__Problem requirements__:
Lines that include "como" make up the answer; copy all of them from the data below.

··· Provided records ···

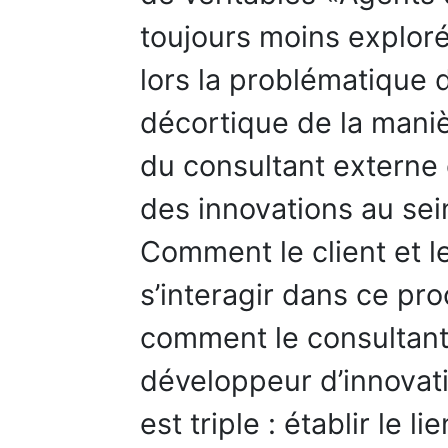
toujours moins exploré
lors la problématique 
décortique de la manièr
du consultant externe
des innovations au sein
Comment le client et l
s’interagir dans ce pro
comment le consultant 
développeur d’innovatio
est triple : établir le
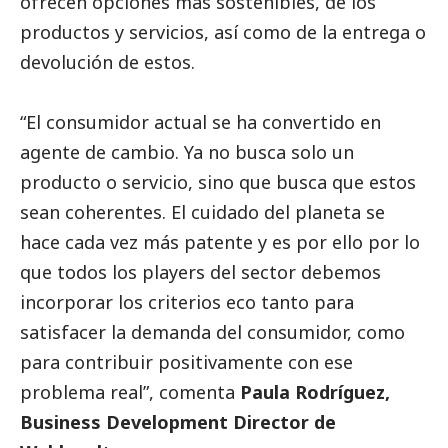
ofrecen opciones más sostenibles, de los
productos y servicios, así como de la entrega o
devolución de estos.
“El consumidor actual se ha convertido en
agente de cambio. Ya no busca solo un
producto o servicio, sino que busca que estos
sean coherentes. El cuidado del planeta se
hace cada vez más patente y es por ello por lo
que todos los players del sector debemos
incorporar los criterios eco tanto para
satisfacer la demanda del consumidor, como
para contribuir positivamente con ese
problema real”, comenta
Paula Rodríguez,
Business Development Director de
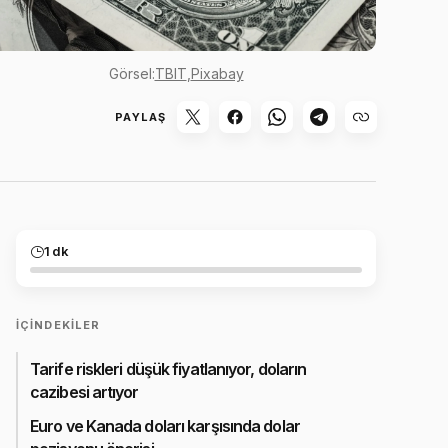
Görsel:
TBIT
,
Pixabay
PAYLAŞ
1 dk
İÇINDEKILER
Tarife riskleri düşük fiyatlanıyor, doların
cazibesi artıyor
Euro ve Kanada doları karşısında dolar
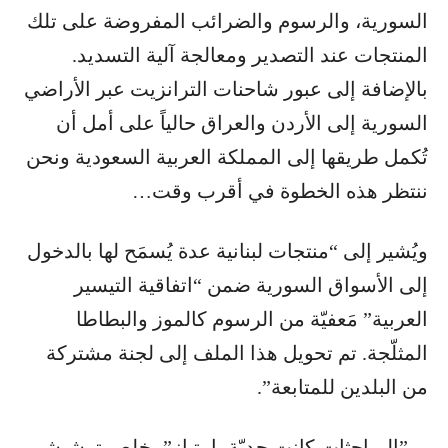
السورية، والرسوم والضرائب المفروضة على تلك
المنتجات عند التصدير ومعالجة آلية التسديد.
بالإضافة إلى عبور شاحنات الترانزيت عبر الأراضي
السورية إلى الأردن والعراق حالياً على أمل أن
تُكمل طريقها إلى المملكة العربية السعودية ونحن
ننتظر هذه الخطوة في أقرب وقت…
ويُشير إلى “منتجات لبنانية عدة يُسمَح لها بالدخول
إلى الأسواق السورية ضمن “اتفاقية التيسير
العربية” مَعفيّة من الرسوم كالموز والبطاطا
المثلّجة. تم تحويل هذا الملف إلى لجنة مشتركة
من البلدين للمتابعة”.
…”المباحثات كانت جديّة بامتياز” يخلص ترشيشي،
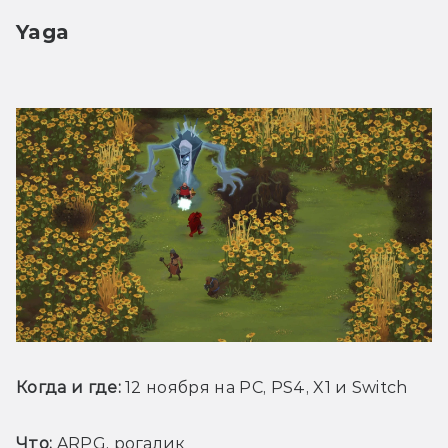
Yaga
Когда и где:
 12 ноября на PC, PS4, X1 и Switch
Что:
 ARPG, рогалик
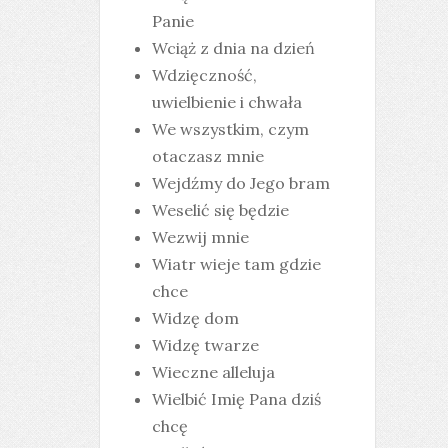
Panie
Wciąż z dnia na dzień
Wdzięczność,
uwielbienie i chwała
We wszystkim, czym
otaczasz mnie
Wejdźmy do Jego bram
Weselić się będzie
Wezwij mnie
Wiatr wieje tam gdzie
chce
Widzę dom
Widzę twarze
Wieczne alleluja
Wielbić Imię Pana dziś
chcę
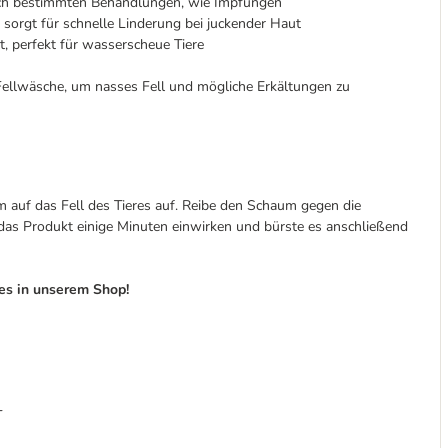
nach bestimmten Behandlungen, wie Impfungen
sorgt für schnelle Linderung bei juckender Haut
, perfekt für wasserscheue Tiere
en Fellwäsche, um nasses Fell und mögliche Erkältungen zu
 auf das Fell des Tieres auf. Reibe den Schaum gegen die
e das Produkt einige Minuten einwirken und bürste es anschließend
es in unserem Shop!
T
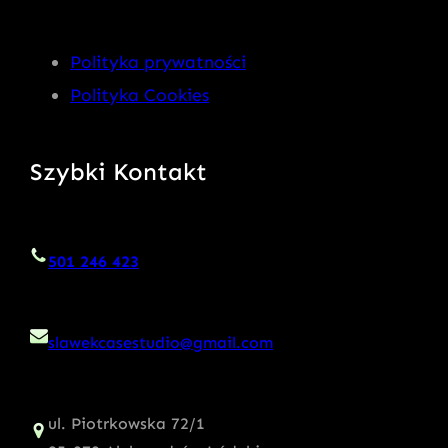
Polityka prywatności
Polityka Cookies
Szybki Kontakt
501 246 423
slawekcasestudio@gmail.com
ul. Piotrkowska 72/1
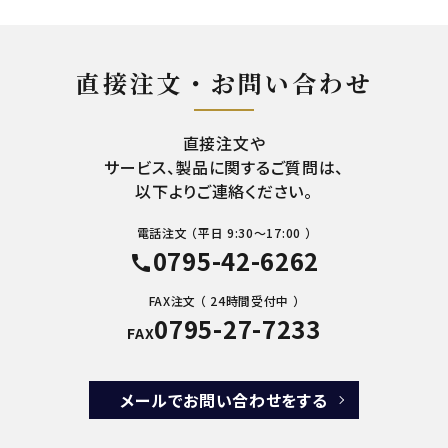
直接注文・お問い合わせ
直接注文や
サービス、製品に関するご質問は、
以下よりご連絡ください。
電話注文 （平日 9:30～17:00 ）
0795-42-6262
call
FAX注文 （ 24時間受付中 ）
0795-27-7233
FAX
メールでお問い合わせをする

···

__Solution to the problem__:
productos y servicios, así como de la entrega o
satisfacer la demanda del consumidor, como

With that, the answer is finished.